When social media makes your shop window bigger than ever, it’s vital to make sure you look your best.
That means showing off the best products and presentation, making customers feel welcome, standing out from the competition in a good way. It can also mean highlighting the more spectacular aspects of your building, such as the way it looks and the techniques you use to drive such attributes as energy efficiency. It should also include accessibility.
Vast amounts of money are spent on product research and development, on making a shopping complex more striking than the one down the road or in the next town, and on letting people know about it.
The benefits which accrue from such a pro-active approach can be immense, and they will include more trade from a high-value section of society if you get your accessibility right.
In readiness for construction of a major shopping development we have been exploring what other sites are doing in terms of accessibility. Our site is in London and we’re conducting research all over the country to identify, and then try to apply, best practice.
If you are designing or building a shopping centre, or carrying out a major refurbishment, it’s a good idea to see how accessibility features have improved and progressed. The same applies if you’re working on an office, hotel, leisure centre, sport stadium, theme park, transport interchange – anywhere that will be used by a lot of people who need to be able to move around and use the services and facilities. You want to make sure that what you are offering is up to date and as good as it can be.
Small projects can learn from big projects, and vice versa. For example, the guidance around providing accessible loos doesn’t change much between a small library and Wembley Stadium, but Wembley just needs more of them.
In carrying out the research we have seen some places that do not apply best practice, and others that just tick the boxes. It’s OK to look at guidance such as British Standard, or Approved Document M of the Building Regulation but there’s no reason why an organisation shouldn’t be more innovative with its buildings, pushing the boundaries further than current guidance suggests.
See what other places offer in terms of accessibility and either adapt it or try to go a step further. It would be good for designers and developers to think a bit more outside the box, work together to come up with new ideas rather than just stick with the norm.
A building should not just look fantastic, it should be fantastic for everybody who uses it.
It’s about delivering the best customer service. The way you treat your customers influences the extent of repeat business through word of mouth, which has become even more crucial to the reputation of the business in this age of online and social media.
Our client in this instance wants to have a designer outlet of high end, prestige upmarket brands and that means creating a building and a service offer to complement the quality of the retail brands. They recognise the value of getting it right.
Because it’s located within an iconic venue they need to be particularly mindful of how each part of the property is perceived; a flaw in one part of the shopping, dining or drinking experience can have a detrimental effect on the brand as a whole. And they recognise accessibility is an important part of the offer.
Once you achieve best practice and set new standards, shout about it. If you make improvements in accessibility use it as a PR tool. Don’t wait for customers and competitors to find out about it themselves and put their own spin on it – use your own website and social media channels to show what you have done and how it will improve access to your products and services.
Disabled people will go online to assess the levels of accessibility of a place they are thinking of visiting.
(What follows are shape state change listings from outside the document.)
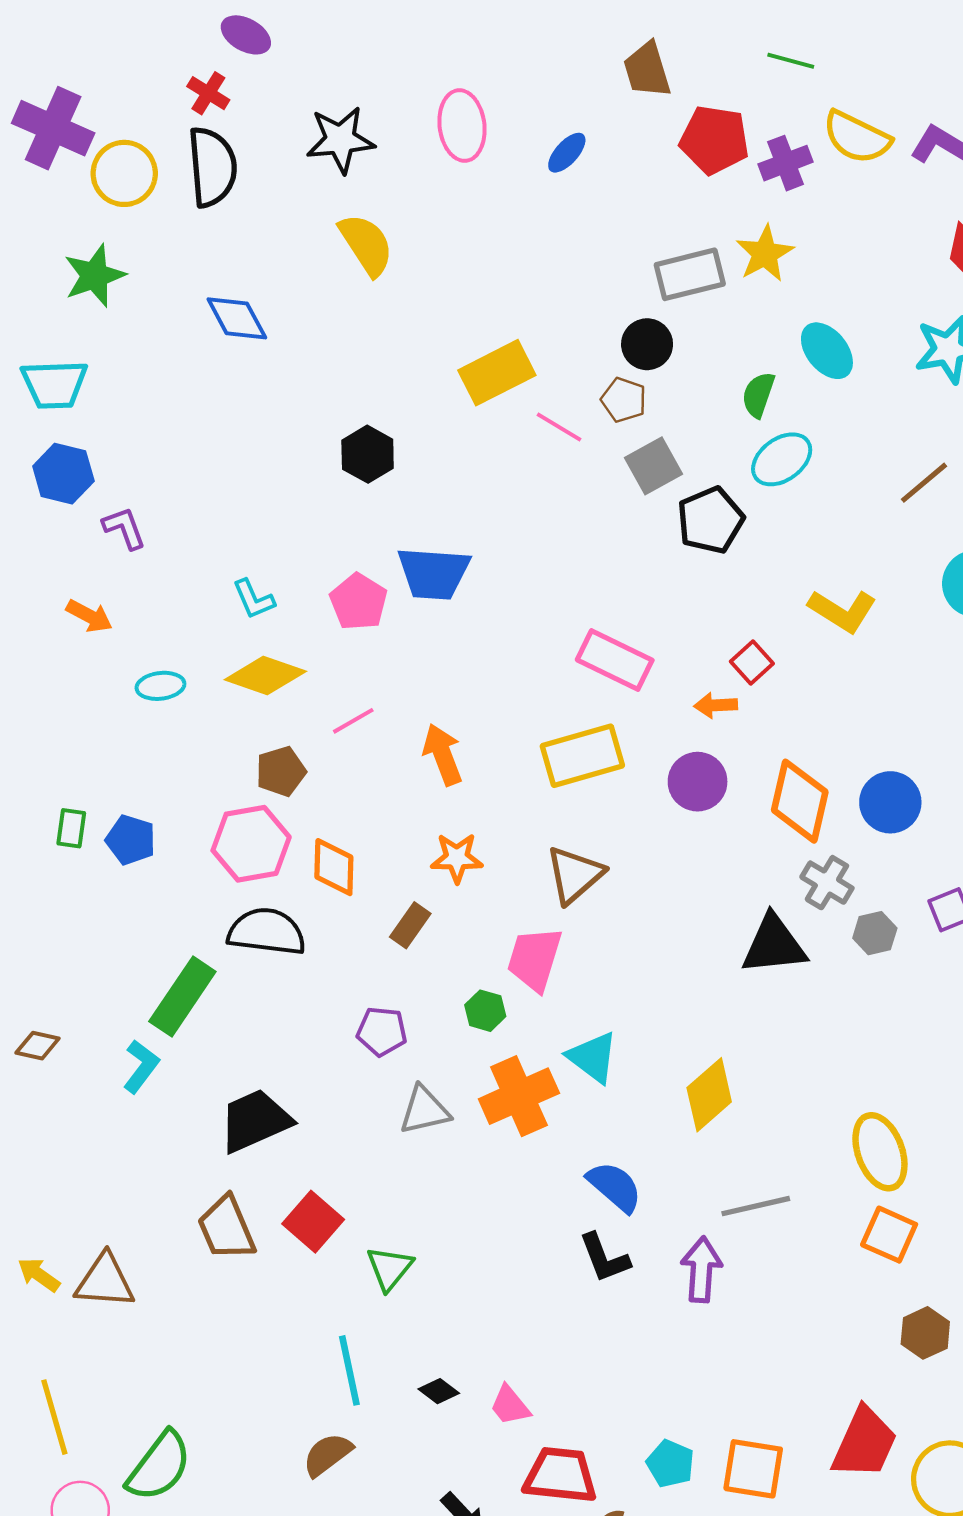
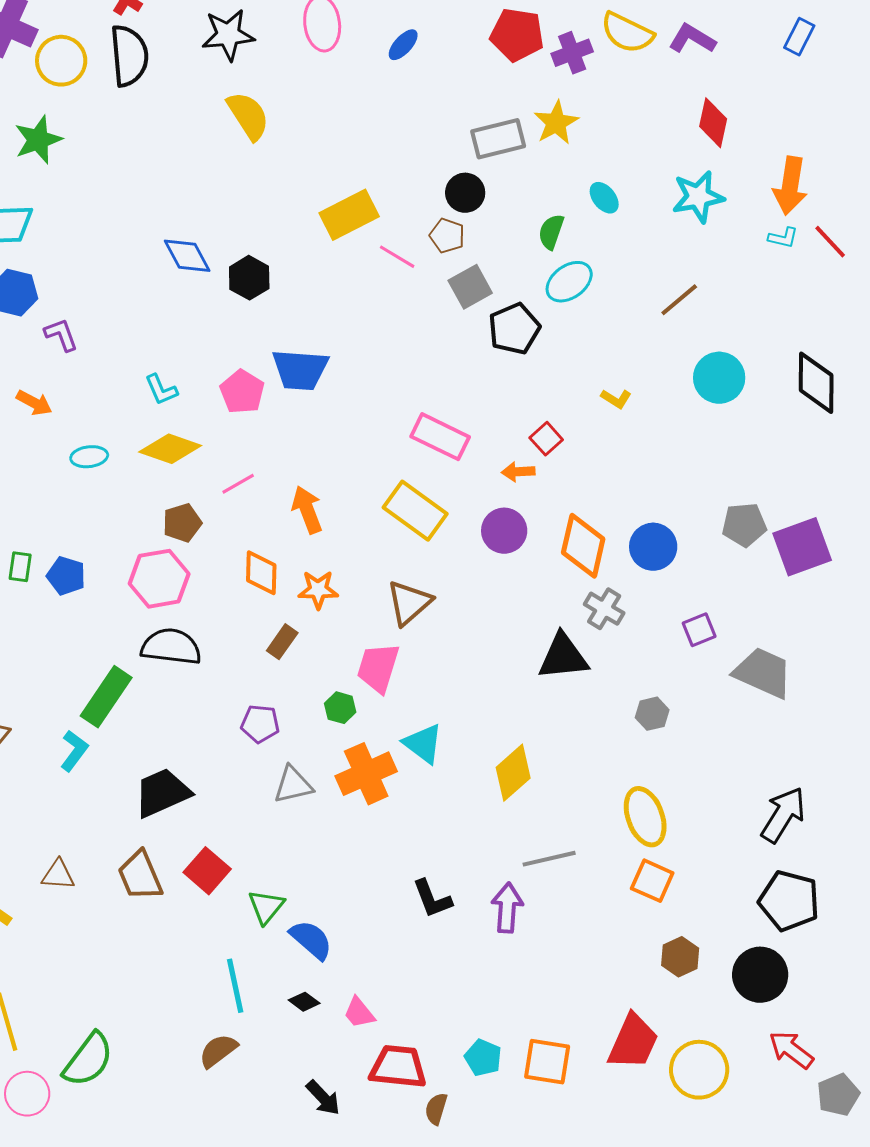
blue diamond: (237, 318) -> (187, 256), moved
cyan ellipse: (827, 351) -> (604, 198), size x0.7
yellow L-shape: (842, 611) -> (616, 399), size x0.6
yellow rectangle: (582, 756) -> (415, 511), turned 52
orange diamond: (334, 867) -> (261, 573), moved
gray hexagon: (875, 933) -> (652, 714), moved
blue semicircle: (615, 1187) -> (311, 940), moved
brown triangle: (105, 1281) -> (58, 875), moved, size x0.7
If they see good facilities they will share the link with friends, and they will also post warnings where facilities are inadequate.
The various lobby groups which represent disabled people also conduct their own research and report to the media and the government on the best and worst that they experience.
Don’t take the chance of being signposted for your failings. Post pictures of the accessible features and write an access statement setting out the factual details of what you provide so that people can make an informed choice.